Collected data entries:
◇ ◇ ◇ ◇
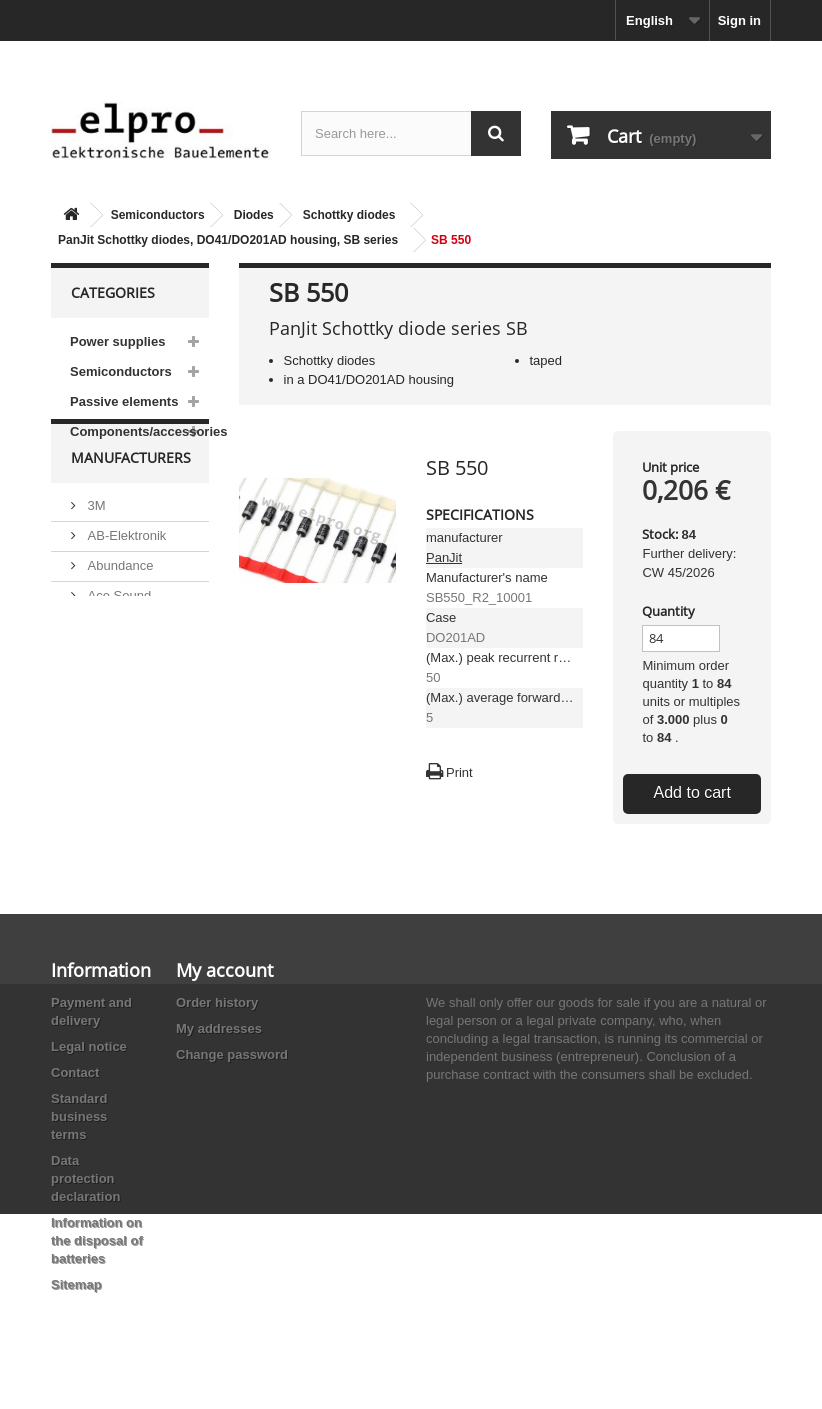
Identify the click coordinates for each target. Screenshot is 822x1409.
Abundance (118, 605)
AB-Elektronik (125, 575)
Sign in (739, 20)
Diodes (254, 215)
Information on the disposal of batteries (97, 1240)
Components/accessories (139, 431)
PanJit (444, 557)
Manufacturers (131, 505)
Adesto (106, 713)
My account (224, 970)
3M (95, 545)
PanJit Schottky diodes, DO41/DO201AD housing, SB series (228, 240)
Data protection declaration (85, 1178)
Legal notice (89, 1046)
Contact (75, 1072)
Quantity (668, 611)
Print (459, 772)
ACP (99, 683)
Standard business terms (79, 1116)
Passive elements (124, 401)
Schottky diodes (349, 215)
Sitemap (76, 1284)
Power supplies (117, 341)
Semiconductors (158, 215)
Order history (217, 1002)
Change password (232, 1054)
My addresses (219, 1028)
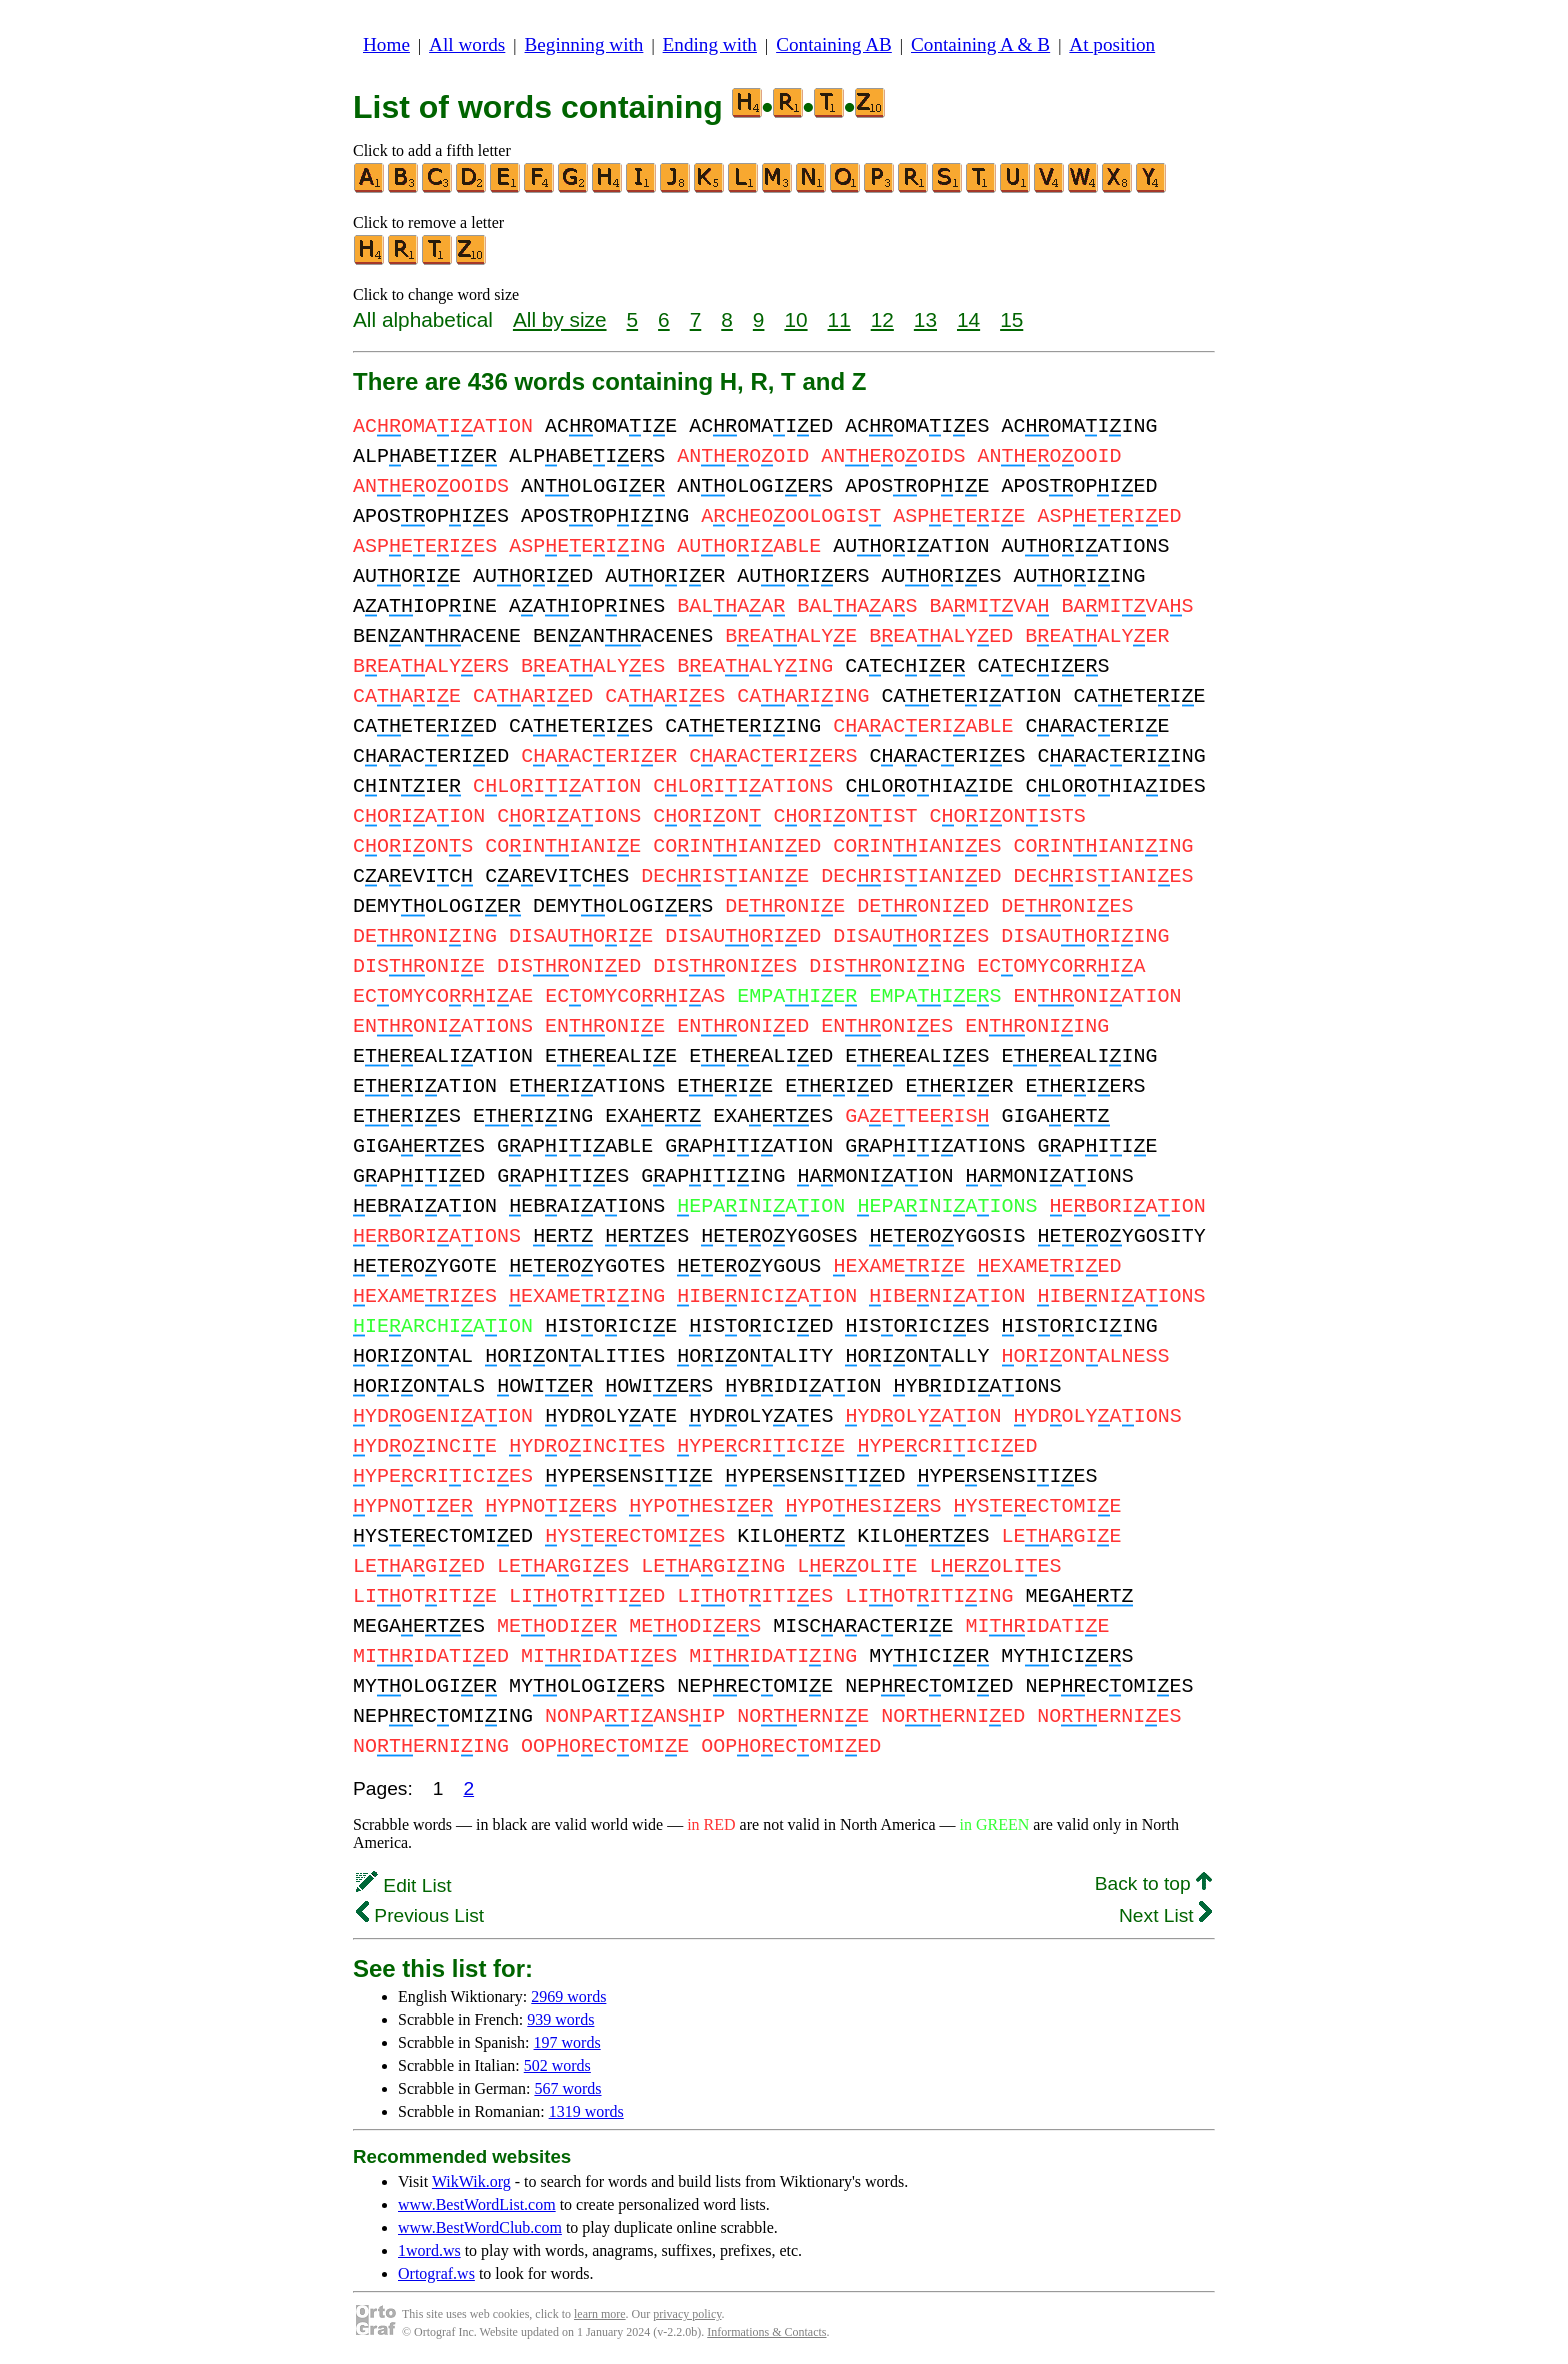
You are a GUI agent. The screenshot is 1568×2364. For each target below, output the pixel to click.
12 (882, 319)
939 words (560, 2019)
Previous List (420, 1915)
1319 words (586, 2111)
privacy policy (687, 2314)
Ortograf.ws (436, 2273)
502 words (557, 2065)
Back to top (1153, 1883)
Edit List (404, 1885)
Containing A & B (980, 44)
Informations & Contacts (766, 2332)
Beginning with (584, 44)
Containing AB (834, 44)
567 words (567, 2088)
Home (386, 44)
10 (795, 319)
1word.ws (429, 2250)
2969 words (568, 1996)
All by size (560, 319)
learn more (600, 2314)
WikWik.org (471, 2181)
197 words (567, 2042)
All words (467, 44)
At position (1112, 44)
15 (1011, 319)
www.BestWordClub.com (480, 2227)
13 (925, 319)
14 (968, 319)
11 (839, 319)
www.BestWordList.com (477, 2204)
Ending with (710, 44)
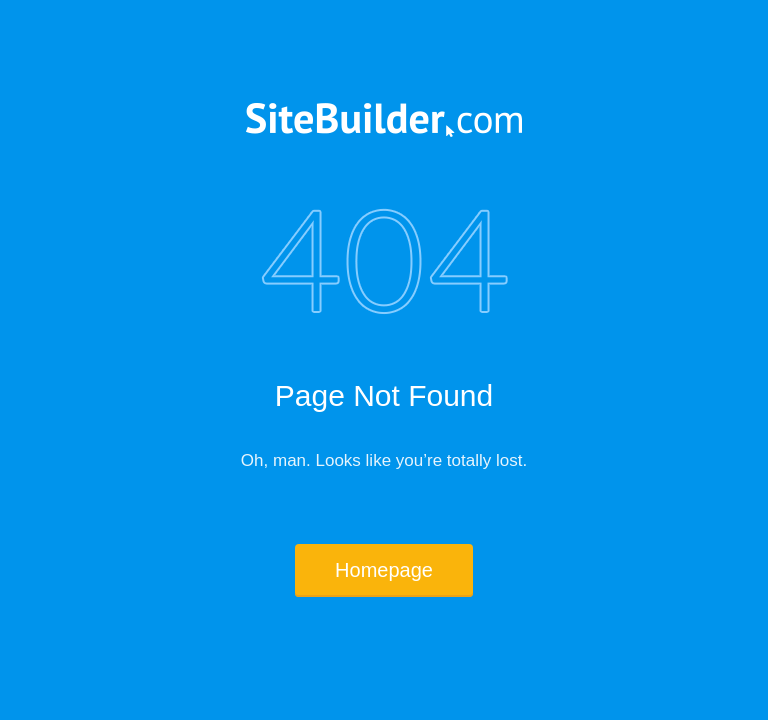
◇ ◇ ◇ ◇
**What is being asked:**
Copy out all the data above exactly as written. Skip the pictures.

**Finished exercise:**
Identify the click coordinates for each target. Screenshot is 822x1409.
Abundance (118, 605)
AB-Elektronik (125, 575)
Sign in (739, 20)
Diodes (254, 215)
Information on the disposal of batteries (97, 1240)
Components/accessories (139, 431)
PanJit (444, 557)
Manufacturers (131, 505)
Adesto (106, 713)
My account (224, 970)
3M (95, 545)
PanJit Schottky diodes, DO41/DO201AD housing, SB series (228, 240)
Data protection declaration (85, 1178)
Legal notice (89, 1046)
Contact (75, 1072)
Quantity (668, 611)
Print (459, 772)
ACP (99, 683)
Standard business terms (79, 1116)
Passive elements (124, 401)
Schottky diodes (349, 215)
Sitemap (76, 1284)
Power supplies (117, 341)
Semiconductors (158, 215)
Order history (217, 1002)
Change password (232, 1054)
My addresses (219, 1028)
You are a GUI agent. The screenshot is 1568×2364. For each target below, output the pixel to click.
12 (882, 319)
939 words (560, 2019)
Previous List (420, 1915)
1319 words (586, 2111)
privacy policy (687, 2314)
Ortograf.ws (436, 2273)
502 words (557, 2065)
Back to top (1153, 1883)
Edit List (404, 1885)
Containing A & B (980, 44)
Informations & Contacts (766, 2332)
Beginning with (584, 44)
Containing AB (834, 44)
567 words (567, 2088)
Home (386, 44)
10 (795, 319)
1word.ws (429, 2250)
2969 words (568, 1996)
All by size (560, 319)
learn more (600, 2314)
WikWik.org (471, 2181)
197 words (567, 2042)
All words (467, 44)
At position (1112, 44)
15 (1011, 319)
www.BestWordClub.com (480, 2227)
13 (925, 319)
14 (968, 319)
11 (839, 319)
www.BestWordList.com (477, 2204)
Ending with (710, 44)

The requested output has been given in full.